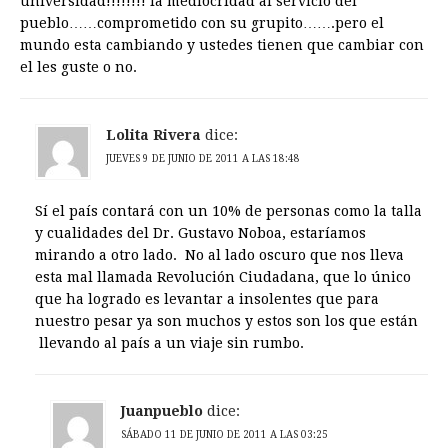
universidad!!!!!!!! la mediocridad al servicio del
pueblo……comprometido con su grupito…….pero el
mundo esta cambiando y ustedes tienen que cambiar con
el les guste o no.
Lolita Rivera
dice:
JUEVES 9 DE JUNIO DE 2011 A LAS 18:48
Sí el país contará con un 10% de personas como la talla
y cualidades del Dr. Gustavo Noboa, estaríamos
mirando a otro lado. No al lado oscuro que nos lleva
esta mal llamada Revolución Ciudadana, que lo único
que ha logrado es levantar a insolentes que para
nuestro pesar ya son muchos y estos son los que están
llevando al país a un viaje sin rumbo.
Juanpueblo
dice:
SÁBADO 11 DE JUNIO DE 2011 A LAS 03:25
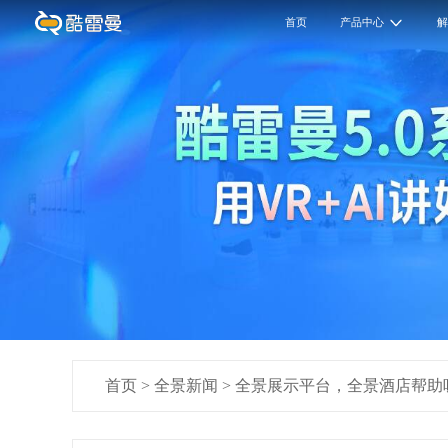
首页
产品中心
首页
>
全景新闻
>
全景展示平台，全景酒店帮助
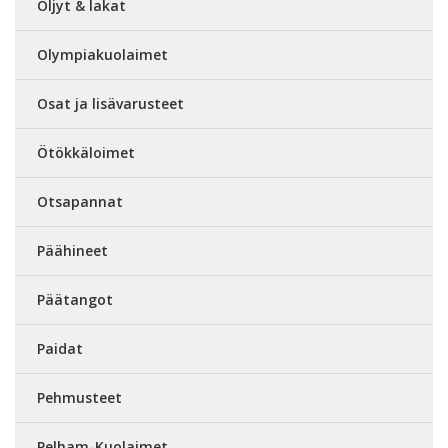
Öljyt & lakat
Olympiakuolaimet
Osat ja lisävarusteet
Ötökkäloimet
Otsapannat
Päähineet
Päätangot
Paidat
Pehmusteet
Pelham-Kuolaimet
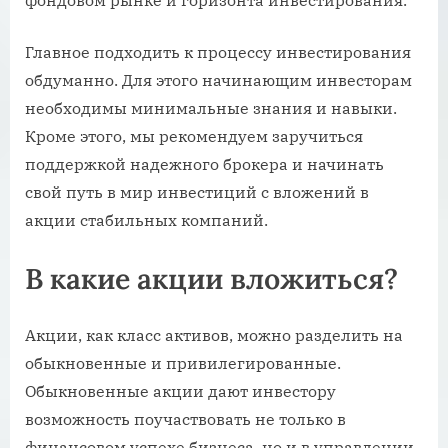
Главное подходить к процессу инвестирования
обдуманно. Для этого начинающим инвесторам
необходимы минимальные знания и навыки.
Кроме этого, мы рекомендуем заручиться
поддержкой надежного брокера и начинать
свой путь в мир инвестиций с вложений в
акции стабильных компаний.
В какие акции вложиться?
Акции, как класс активов, можно разделить на
обыкновенные и привилегированные.
Обыкновенные акции дают инвестору
возможность поучаствовать не только в
финансовом успехе бизнеса, но и в управлении,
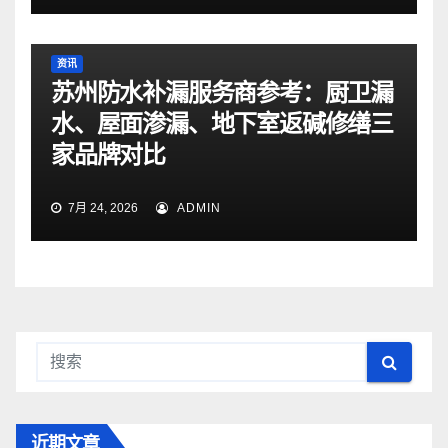
资讯
苏州防水补漏服务商参考：厨卫漏
水、屋面渗漏、地下室返碱修缮三
家品牌对比
7月 24, 2026
ADMIN
近期文章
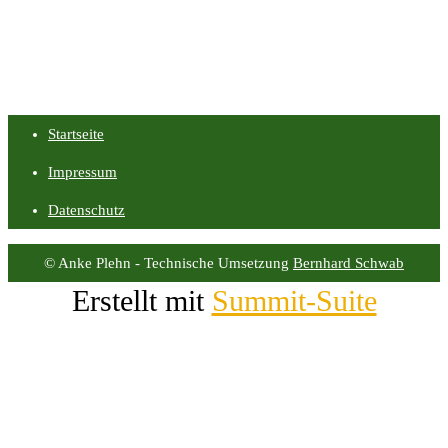
Startseite
Impressum
Datenschutz
© Anke Plehn - Technische Umsetzung
Bernhard Schwab
Erstellt mit
Summit-Suite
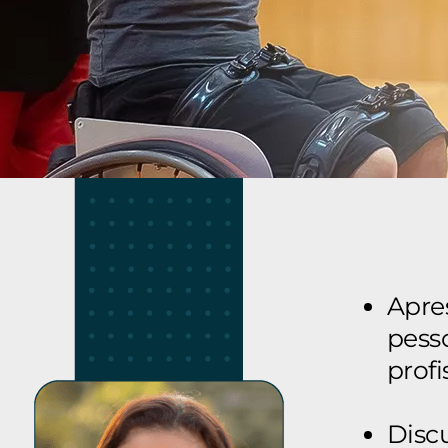
Apre
pess
prof
Disc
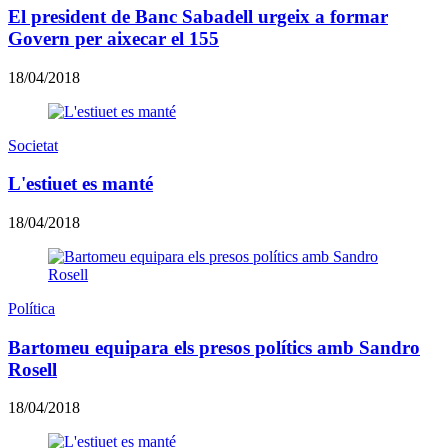
El president de Banc Sabadell urgeix a formar
Govern per aixecar el 155
18/04/2018
Societat
L'estiuet es manté
18/04/2018
Política
Bartomeu equipara els presos polítics amb Sandro
Rosell
18/04/2018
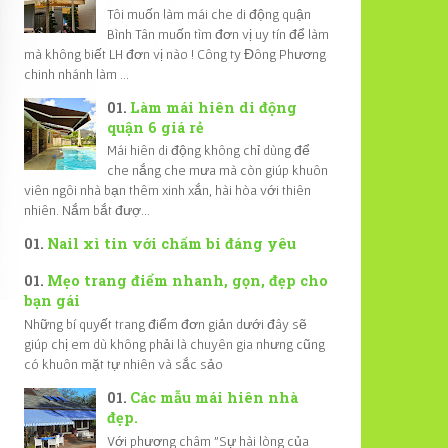
Tôi muốn làm mái che di động quận
Bình Tân muốn tìm đơn vị uy tín để làm
mà không biết LH đơn vị nào ! Công ty Đông Phương
chinh nhánh làm ...
Làm mái hiên di động
quận 6 giá rẻ
Mái hiên di động không chỉ dùng để
che nắng che mưa mà còn giúp khuôn
viên ngôi nhà bạn thêm xinh xắn, hài hòa với thiên
nhiên. Nắm bắt đượ...
Nail xì tin với chấm bi đáng yêu
Mẹo trang điểm nhanh, gọn, đẹp cho
bạn gái
Những bí quyết trang điểm đơn giản dưới đây sẽ
giúp chị em dù không phải là chuyên gia nhưng cũng
có khuôn mặt tự nhiên và sắc sảo
Các mẫu mái hiên nhà
đẹp.
Với phương châm "Sự hài lòng của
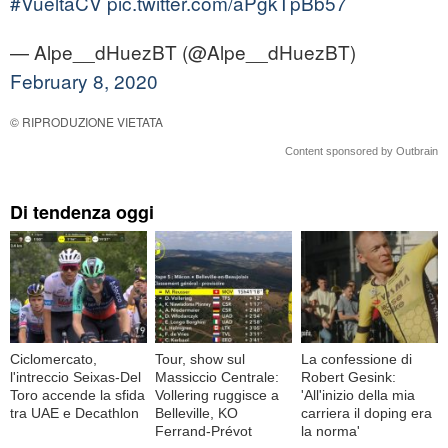
#VueltaCV
pic.twitter.com/aPgkTpBb57
— Alpe__dHuezBT (@Alpe__dHuezBT)
February 8, 2020
© RIPRODUZIONE VIETATA
Content sponsored by Outbrain
Di tendenza oggi
Ciclomercato,
Tour, show sul
La confessione di
l'intreccio Seixas-Del
Massiccio Centrale:
Robert Gesink:
Toro accende la sfida
Vollering ruggisce a
'All'inizio della mia
tra UAE e Decathlon
Belleville, KO
carriera il doping era
Ferrand-Prévot
la norma'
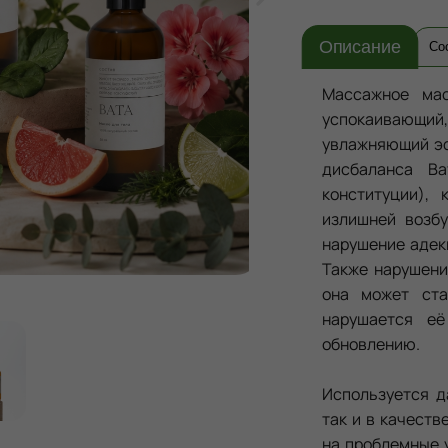
Описание
Со
Массажное ма
успокаивающи
увлажняющий эф
дисбаланса В
конституции),
излишней возб
нарушение адек
Также нарушен
она может ста
нарушается её
обновлению.
Используется д
так и в качеств
на проблемные у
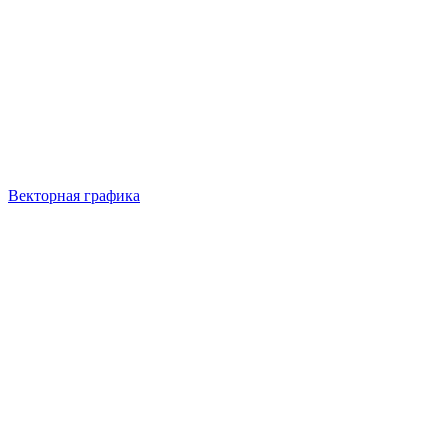
Векторная графика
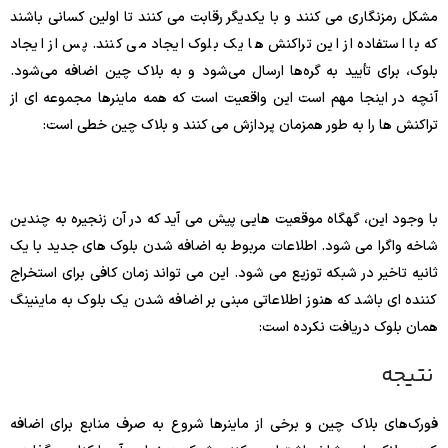
مشکل رمزنگاری می کنند و با یکدیگر رقابت می کنند تا اولین کسانی باشند
که با استفاده از این تراکنش ها یک بلوک ایجاد می کنند. پس از ایجاد
بلوک، برای تأیید به گره‌ها ارسال می‌شود و به بلاک چین اضافه می‌شود.
آنچه در اینجا مهم است این واقعیت است که همه ماینرها مجموعه ای از
تراکنش ها را به طور همزمان پردازش می کنند و بلاک چین خطی است:
با وجود این، گهگاه موقعیت هایی پیش می آید که در آن زنجیره به چندین
شاخه واگرا می شود. اطلاعات مربوط به اضافه شدن بلوک های جدید با یک
ثانیه تاخیر در شبکه توزیع می شود. این می تواند زمان کافی برای استخراج
کننده ای باشد که هنوز اطلاعاتی مبنی بر اضافه شدن یک بلوک به ماینینگ
همان بلوک دریافت نکرده است:
نتیجه
فورک‌های بلاک چین و برخی از ماینرها شروع به صرف منابع برای اضافه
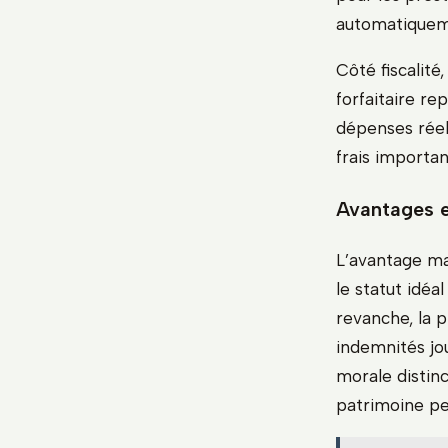
automatiquemen
Côté fiscalit
forfaitaire re
dépenses réell
frais importan
Avantages e
L’avantage maj
le statut idéa
revanche, la p
indemnités jo
morale distinc
patrimoine per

Task brief:
Without including any pictures, reproduce the listing exactly.

Solved exercise:
universidad!!!!!!!! la mediocridad al servicio del
pueblo……comprometido con su grupito…….pero el
mundo esta cambiando y ustedes tienen que cambiar con
el les guste o no.
Lolita Rivera
dice:
JUEVES 9 DE JUNIO DE 2011 A LAS 18:48
Sí el país contará con un 10% de personas como la talla
y cualidades del Dr. Gustavo Noboa, estaríamos
mirando a otro lado. No al lado oscuro que nos lleva
esta mal llamada Revolución Ciudadana, que lo único
que ha logrado es levantar a insolentes que para
nuestro pesar ya son muchos y estos son los que están
llevando al país a un viaje sin rumbo.
Juanpueblo
dice:
SÁBADO 11 DE JUNIO DE 2011 A LAS 03:25
首页
产品中心
首页
>
全景新闻
>
全景展示平台，全景酒店帮助
Öljyt & lakat
Olympiakuolaimet
Osat ja lisävarusteet
Ötökkäloimet
Otsapannat
Päähineet
Päätangot
Paidat
Pehmusteet
Pelham-Kuolaimet
Главное подходить к процессу инвестирования
обдуманно. Для этого начинающим инвесторам
необходимы минимальные знания и навыки.
Кроме этого, мы рекомендуем заручиться
поддержкой надежного брокера и начинать
свой путь в мир инвестиций с вложений в
акции стабильных компаний.
В какие акции вложиться?
Акции, как класс активов, можно разделить на
обыкновенные и привилегированные.
Обыкновенные акции дают инвестору
возможность поучаствовать не только в
финансовом успехе бизнеса, но и в управлении,
资讯
苏州防水补漏服务商参考：厨卫漏
水、屋面渗漏、地下室返碱修缮三
家品牌对比
7月 24, 2026
ADMIN
近期文章
Startseite
Impressum
Datenschutz
© Anke Plehn - Technische Umsetzung
Bernhard Schwab
Erstellt mit
Summit-Suite
Apre
pess
prof
Disc
El president de Banc Sabadell urgeix a formar
Govern per aixecar el 155
18/04/2018
Societat
L'estiuet es manté
18/04/2018
Política
Bartomeu equipara els presos polítics amb Sandro
Rosell
18/04/2018
Tôi muốn làm mái che di động quận
Bình Tân muốn tìm đơn vị uy tín để làm
mà không biết LH đơn vị nào ! Công ty Đông Phương
chinh nhánh làm ...
Làm mái hiên di động
quận 6 giá rẻ
Mái hiên di động không chỉ dùng để
che nắng che mưa mà còn giúp khuôn
viên ngôi nhà bạn thêm xinh xắn, hài hòa với thiên
nhiên. Nắm bắt đượ...
Nail xì tin với chấm bi đáng yêu
Mẹo trang điểm nhanh, gọn, đẹp cho
bạn gái
Những bí quyết trang điểm đơn giản dưới đây sẽ
giúp chị em dù không phải là chuyên gia nhưng cũng
có khuôn mặt tự nhiên và sắc sảo
Các mẫu mái hiên nhà
đẹp.
Với phương châm "Sự hài lòng của
#VueltaCV
pic.twitter.com/aPgkTpBb57
— Alpe__dHuezBT (@Alpe__dHuezBT)
February 8, 2020
© RIPRODUZIONE VIETATA
Content sponsored by Outbrain
Di tendenza oggi
Ciclomercato,
Tour, show sul
La confessione di
l'intreccio Seixas-Del
Massiccio Centrale:
Robert Gesink:
Toro accende la sfida
Vollering ruggisce a
'All'inizio della mia
tra UAE e Decathlon
Belleville, KO
carriera il doping era
Ferrand-Prévot
la norma'
Описание
Со
Массажное ма
успокаивающи
увлажняющий эф
дисбаланса В
конституции),
излишней возб
нарушение адек
Также нарушен
она может ста
нарушается её
обновлению.
Используется д
так и в качеств
на проблемные у
Векторная графика
مشکل رمزنگاری می کنند و با یکدیگر رقابت می کنند تا اولین کسانی باشند
که با استفاده از این تراکنش ها یک بلوک ایجاد می کنند. پس از ایجاد
بلوک، برای تأیید به گره‌ها ارسال می‌شود و به بلاک چین اضافه می‌شود.
آنچه در اینجا مهم است این واقعیت است که همه ماینرها مجموعه ای از
تراکنش ها را به طور همزمان پردازش می کنند و بلاک چین خطی است:
با وجود این، گهگاه موقعیت هایی پیش می آید که در آن زنجیره به چندین
شاخه واگرا می شود. اطلاعات مربوط به اضافه شدن بلوک های جدید با یک
ثانیه تاخیر در شبکه توزیع می شود. این می تواند زمان کافی برای استخراج
کننده ای باشد که هنوز اطلاعاتی مبنی بر اضافه شدن یک بلوک به ماینینگ
همان بلوک دریافت نکرده است:
نتیجه
فورک‌های بلاک چین و برخی از ماینرها شروع به صرف منابع برای اضافه
automatiquemen
Côté fiscalit
forfaitaire re
dépenses réell
frais importan
Avantages e
L’avantage maj
le statut idéa
revanche, la p
indemnités jo
morale distinc
patrimoine per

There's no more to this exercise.